§ **STORED DATA**:
BEGIN
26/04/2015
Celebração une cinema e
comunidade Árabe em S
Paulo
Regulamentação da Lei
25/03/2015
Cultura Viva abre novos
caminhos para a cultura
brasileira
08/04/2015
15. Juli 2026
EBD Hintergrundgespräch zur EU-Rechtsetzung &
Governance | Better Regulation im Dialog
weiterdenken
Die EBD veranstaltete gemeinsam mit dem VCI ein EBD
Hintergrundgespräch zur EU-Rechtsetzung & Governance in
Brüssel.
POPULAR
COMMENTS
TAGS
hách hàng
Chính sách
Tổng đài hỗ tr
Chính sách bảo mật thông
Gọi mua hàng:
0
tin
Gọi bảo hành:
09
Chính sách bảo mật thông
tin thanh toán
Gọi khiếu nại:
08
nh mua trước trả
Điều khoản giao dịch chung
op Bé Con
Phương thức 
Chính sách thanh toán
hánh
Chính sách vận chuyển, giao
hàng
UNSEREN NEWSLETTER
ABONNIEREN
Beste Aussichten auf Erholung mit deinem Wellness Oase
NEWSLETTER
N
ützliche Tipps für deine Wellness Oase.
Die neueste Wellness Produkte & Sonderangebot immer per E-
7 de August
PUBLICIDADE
END
§ **WHAT TO PRODUCE**:
Nothing but the complete listing, repeated exactly, belongs in the answer.

§ **TASK RESPONSE**:
26/04/2015
Celebração une cinema e
comunidade Árabe em S
Paulo
Regulamentação da Lei
25/03/2015
Cultura Viva abre novos
caminhos para a cultura
brasileira
08/04/2015
15. Juli 2026
EBD Hintergrundgespräch zur EU-Rechtsetzung &
Governance | Better Regulation im Dialog
weiterdenken
Die EBD veranstaltete gemeinsam mit dem VCI ein EBD
Hintergrundgespräch zur EU-Rechtsetzung & Governance in
Brüssel.
POPULAR
COMMENTS
TAGS
hách hàng
Chính sách
Tổng đài hỗ tr
Chính sách bảo mật thông
Gọi mua hàng:
0
tin
Gọi bảo hành:
09
Chính sách bảo mật thông
tin thanh toán
Gọi khiếu nại:
08
nh mua trước trả
Điều khoản giao dịch chung
op Bé Con
Phương thức 
Chính sách thanh toán
hánh
Chính sách vận chuyển, giao
hàng
UNSEREN NEWSLETTER
ABONNIEREN
Beste Aussichten auf Erholung mit deinem Wellness Oase
NEWSLETTER
N
ützliche Tipps für deine Wellness Oase.
Die neueste Wellness Produkte & Sonderangebot immer per E-
7 de August
PUBLICIDADE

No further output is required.